There is no cure for Sjögren’s, so treatment revolves around controlling symptoms. Your treatment will depend on the severity of your individual symptoms and may require a combination of different methods. Maintaining a diet rich in nutrients can improve your overall health. For dry mouth: Dry mouth causes oral and dental problems, so proper oral hygiene is very important. Limit your sugar intake and get regular dental checkups. Choose dental products made specifically for dry mouth and be sure to floss every day. Hard candy and chewing gum can help you produce saliva, but make sure they are sugar-free. For dry lips, use lip balm or lipstick that has an oil or petroleum base. Your doctor can recommend mouth rinses or ointments to ease pain and inflammation. In severe cases, your doctor can prescribe a gel-based saliva substitute or other stronger prescription medications.
MEDICATIONS: HOW THEY AFFECT THE MOUTH
The most common drug categories used to treat lupus are:
- Antimalarial drugs (hydroxychloroquine or plaquenil)
- NSAIDS and COX2 inhibitors (ibuprofen, naproxen, celebrex)
- Corticosteroids (prednisone)
- Rituximab (rituxan)
- Immunosuppressive drugs (Imuran, methotrexate, cytoxan, cellcept)
Sadly, these medications, although needed at times, may have oral complications.
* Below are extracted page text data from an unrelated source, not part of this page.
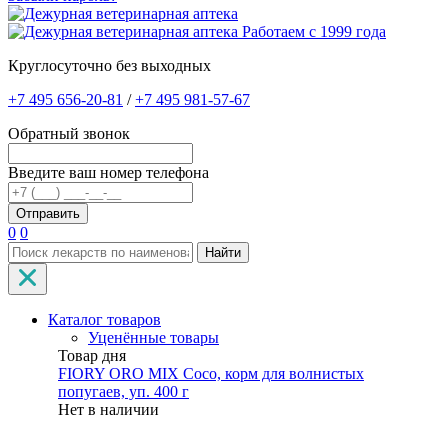
Работаем с 1999 года
Круглосуточно без выходных
+7 495 656-20-81
/
+7 495 981-57-67
Обратный звонок
Введите ваш номер телефона
0
0
Найти
Каталог товаров
Уценённые товары
Товар дня
FIORY ORO MIX Coco, корм для волнистых
попугаев, уп. 400 г
Нет в наличии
Some of these complications include:
- Infection in the mouth due to compromised immune system (remember the 500 different types of bacteria I spoke of?)
- Drug reactions in the mouth which caused tongue or lip swelling
- Changes in the pigment lining of the mouth
- Bone loss in teeth
- Herpes virus
KEEP SMILING: HOW TO BE PROACTIVE WITH YOUR DENTAL HEALTH
Good oral health is important for your overall wellbeing, particularly if you have lupus. Maintaining good oral hygiene not only enables you to feel confident when you talk and smile, it also makes it possible to speak and eat properly.
Preventive care must be done daily. Besides regular visits to the dentist, take these steps to decrease your risk of developing dental problems:
- Brushing and flossing twice a daily
- limiting snacking between meals and eat well balanced meals
- Using fluoride toothpaste and mouthwash
If you feel your mouth is telling you something, speak up. See your orthodontist or dentist right away!